### Entries provided:
+-------+

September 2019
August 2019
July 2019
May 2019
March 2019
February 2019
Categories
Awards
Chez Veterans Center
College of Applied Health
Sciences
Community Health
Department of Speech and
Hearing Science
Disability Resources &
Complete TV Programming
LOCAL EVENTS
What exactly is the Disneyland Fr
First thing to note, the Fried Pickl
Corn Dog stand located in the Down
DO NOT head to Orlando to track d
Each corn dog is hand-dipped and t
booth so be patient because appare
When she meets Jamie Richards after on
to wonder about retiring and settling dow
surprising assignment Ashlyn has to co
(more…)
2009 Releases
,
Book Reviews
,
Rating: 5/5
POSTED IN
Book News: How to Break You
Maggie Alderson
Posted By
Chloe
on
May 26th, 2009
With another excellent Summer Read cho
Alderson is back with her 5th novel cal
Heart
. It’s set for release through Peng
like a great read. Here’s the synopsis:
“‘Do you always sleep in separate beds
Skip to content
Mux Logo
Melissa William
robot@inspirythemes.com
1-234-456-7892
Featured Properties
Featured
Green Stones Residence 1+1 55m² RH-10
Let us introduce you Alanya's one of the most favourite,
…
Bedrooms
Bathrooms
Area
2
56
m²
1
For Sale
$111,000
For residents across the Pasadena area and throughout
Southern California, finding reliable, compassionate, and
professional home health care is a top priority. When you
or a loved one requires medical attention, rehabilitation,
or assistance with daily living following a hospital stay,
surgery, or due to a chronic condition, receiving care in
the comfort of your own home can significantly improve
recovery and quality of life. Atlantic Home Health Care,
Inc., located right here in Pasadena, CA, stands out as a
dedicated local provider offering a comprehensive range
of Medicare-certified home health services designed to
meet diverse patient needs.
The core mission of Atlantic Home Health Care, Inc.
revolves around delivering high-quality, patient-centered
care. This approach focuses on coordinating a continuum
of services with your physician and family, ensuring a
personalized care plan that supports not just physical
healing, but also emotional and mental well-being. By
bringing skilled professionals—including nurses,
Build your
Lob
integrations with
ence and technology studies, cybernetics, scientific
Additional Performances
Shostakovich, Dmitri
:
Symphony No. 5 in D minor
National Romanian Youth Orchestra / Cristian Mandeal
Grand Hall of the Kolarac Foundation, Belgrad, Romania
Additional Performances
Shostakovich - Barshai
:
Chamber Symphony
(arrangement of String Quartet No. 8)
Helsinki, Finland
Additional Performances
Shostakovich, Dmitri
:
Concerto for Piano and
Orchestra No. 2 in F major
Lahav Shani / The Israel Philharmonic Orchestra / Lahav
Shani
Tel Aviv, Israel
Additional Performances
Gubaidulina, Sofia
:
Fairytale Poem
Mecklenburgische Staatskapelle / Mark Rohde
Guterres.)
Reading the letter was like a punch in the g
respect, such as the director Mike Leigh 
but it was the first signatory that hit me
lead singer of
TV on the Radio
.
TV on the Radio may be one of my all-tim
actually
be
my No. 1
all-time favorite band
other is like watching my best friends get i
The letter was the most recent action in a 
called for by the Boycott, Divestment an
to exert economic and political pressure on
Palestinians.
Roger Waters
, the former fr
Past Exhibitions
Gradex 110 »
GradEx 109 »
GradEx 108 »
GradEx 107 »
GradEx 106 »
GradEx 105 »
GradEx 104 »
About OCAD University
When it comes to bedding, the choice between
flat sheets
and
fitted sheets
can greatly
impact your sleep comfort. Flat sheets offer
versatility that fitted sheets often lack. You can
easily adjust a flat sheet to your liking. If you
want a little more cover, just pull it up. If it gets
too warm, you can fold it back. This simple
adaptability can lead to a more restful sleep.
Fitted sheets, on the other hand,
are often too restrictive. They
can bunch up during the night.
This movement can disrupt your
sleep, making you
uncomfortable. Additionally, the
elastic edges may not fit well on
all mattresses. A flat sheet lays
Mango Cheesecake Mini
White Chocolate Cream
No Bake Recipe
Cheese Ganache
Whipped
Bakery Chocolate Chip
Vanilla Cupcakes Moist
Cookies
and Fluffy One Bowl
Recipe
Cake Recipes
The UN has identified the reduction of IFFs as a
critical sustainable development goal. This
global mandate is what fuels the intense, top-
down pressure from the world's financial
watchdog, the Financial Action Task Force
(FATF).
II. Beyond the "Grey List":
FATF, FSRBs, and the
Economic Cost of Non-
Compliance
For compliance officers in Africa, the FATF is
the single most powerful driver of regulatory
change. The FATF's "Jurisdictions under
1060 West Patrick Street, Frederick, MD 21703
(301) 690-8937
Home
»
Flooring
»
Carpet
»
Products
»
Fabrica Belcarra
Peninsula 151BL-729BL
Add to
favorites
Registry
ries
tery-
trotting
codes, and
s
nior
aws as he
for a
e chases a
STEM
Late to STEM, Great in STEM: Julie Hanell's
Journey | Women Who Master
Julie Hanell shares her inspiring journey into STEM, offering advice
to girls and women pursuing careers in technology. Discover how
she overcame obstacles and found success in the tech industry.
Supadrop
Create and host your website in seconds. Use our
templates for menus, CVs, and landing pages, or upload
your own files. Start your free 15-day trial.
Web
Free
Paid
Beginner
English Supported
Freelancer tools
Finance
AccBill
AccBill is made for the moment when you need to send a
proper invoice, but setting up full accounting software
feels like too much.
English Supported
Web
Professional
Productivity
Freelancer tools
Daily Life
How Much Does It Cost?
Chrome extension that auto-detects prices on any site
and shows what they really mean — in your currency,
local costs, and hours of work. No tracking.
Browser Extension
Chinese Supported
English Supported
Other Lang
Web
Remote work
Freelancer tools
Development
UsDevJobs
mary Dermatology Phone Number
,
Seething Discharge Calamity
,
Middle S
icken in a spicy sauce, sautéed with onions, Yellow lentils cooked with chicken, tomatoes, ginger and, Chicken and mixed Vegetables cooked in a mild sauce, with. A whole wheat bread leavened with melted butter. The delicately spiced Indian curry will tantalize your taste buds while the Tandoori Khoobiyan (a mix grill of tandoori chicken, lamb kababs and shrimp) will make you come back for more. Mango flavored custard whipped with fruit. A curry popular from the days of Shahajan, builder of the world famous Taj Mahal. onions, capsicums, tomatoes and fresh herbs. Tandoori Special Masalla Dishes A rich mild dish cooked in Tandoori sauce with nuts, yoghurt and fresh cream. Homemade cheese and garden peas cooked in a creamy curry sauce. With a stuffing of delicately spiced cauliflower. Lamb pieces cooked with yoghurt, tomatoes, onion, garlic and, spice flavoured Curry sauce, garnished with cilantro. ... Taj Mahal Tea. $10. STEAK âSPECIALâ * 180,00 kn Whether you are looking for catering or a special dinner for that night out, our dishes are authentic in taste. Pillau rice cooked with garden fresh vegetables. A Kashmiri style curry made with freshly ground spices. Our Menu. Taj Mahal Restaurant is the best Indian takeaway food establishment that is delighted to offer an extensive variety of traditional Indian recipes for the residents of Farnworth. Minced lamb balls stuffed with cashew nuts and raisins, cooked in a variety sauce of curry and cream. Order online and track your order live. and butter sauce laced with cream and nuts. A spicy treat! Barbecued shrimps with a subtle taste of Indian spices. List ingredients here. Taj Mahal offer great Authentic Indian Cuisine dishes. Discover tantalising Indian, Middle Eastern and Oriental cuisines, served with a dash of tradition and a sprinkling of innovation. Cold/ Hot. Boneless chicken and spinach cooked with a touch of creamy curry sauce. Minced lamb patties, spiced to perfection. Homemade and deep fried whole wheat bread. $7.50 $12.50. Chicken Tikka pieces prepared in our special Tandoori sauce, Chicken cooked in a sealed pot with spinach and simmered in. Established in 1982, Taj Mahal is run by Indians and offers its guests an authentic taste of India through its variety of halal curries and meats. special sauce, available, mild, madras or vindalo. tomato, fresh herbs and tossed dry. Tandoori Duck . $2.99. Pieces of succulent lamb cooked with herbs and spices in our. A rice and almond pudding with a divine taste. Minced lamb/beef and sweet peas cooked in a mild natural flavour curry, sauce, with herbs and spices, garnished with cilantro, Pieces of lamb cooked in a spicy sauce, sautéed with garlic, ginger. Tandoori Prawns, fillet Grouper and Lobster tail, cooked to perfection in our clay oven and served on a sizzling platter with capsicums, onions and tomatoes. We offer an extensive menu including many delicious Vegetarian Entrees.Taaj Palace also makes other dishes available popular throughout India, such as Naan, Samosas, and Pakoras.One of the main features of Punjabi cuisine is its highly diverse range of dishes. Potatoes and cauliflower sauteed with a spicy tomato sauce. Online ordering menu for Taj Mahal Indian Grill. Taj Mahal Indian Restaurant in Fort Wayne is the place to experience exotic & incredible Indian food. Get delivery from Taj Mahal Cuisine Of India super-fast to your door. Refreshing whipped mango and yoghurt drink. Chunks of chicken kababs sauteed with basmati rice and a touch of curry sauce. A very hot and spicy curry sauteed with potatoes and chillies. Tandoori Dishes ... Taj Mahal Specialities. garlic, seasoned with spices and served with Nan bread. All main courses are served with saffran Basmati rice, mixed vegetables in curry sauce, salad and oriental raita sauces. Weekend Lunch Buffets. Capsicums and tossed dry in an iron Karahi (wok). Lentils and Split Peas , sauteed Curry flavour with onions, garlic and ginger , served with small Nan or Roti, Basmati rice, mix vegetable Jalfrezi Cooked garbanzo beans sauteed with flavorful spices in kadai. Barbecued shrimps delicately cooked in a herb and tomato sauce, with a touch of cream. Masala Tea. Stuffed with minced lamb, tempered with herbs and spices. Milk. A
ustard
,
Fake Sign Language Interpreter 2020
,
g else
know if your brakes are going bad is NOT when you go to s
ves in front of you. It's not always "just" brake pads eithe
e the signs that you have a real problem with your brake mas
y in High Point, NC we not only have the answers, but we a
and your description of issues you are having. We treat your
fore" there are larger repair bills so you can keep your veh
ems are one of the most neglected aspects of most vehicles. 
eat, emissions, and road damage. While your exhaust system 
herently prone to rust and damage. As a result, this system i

+-------+

### Exercise requirements:
Reproduce exactly the lines from the beginning of the entries above up to and including the line that contains "recovery and quality".

### Output:
September 2019
August 2019
July 2019
May 2019
March 2019
February 2019
Categories
Awards
Chez Veterans Center
College of Applied Health
Sciences
Community Health
Department of Speech and
Hearing Science
Disability Resources &
Complete TV Programming
LOCAL EVENTS
What exactly is the Disneyland Fr
First thing to note, the Fried Pickl
Corn Dog stand located in the Down
DO NOT head to Orlando to track d
Each corn dog is hand-dipped and t
booth so be patient because appare
When she meets Jamie Richards after on
to wonder about retiring and settling dow
surprising assignment Ashlyn has to co
(more…)
2009 Releases
,
Book Reviews
,
Rating: 5/5
POSTED IN
Book News: How to Break You
Maggie Alderson
Posted By
Chloe
on
May 26th, 2009
With another excellent Summer Read cho
Alderson is back with her 5th novel cal
Heart
. It’s set for release through Peng
like a great read. Here’s the synopsis:
“‘Do you always sleep in separate beds
Skip to content
Mux Logo
Melissa William
robot@inspirythemes.com
1-234-456-7892
Featured Properties
Featured
Green Stones Residence 1+1 55m² RH-10
Let us introduce you Alanya's one of the most favourite,
…
Bedrooms
Bathrooms
Area
2
56
m²
1
For Sale
$111,000
For residents across the Pasadena area and throughout
Southern California, finding reliable, compassionate, and
professional home health care is a top priority. When you
or a loved one requires medical attention, rehabilitation,
or assistance with daily living following a hospital stay,
surgery, or due to a chronic condition, receiving care in
the comfort of your own home can significantly improve
recovery and quality of life. Atlantic Home Health Care,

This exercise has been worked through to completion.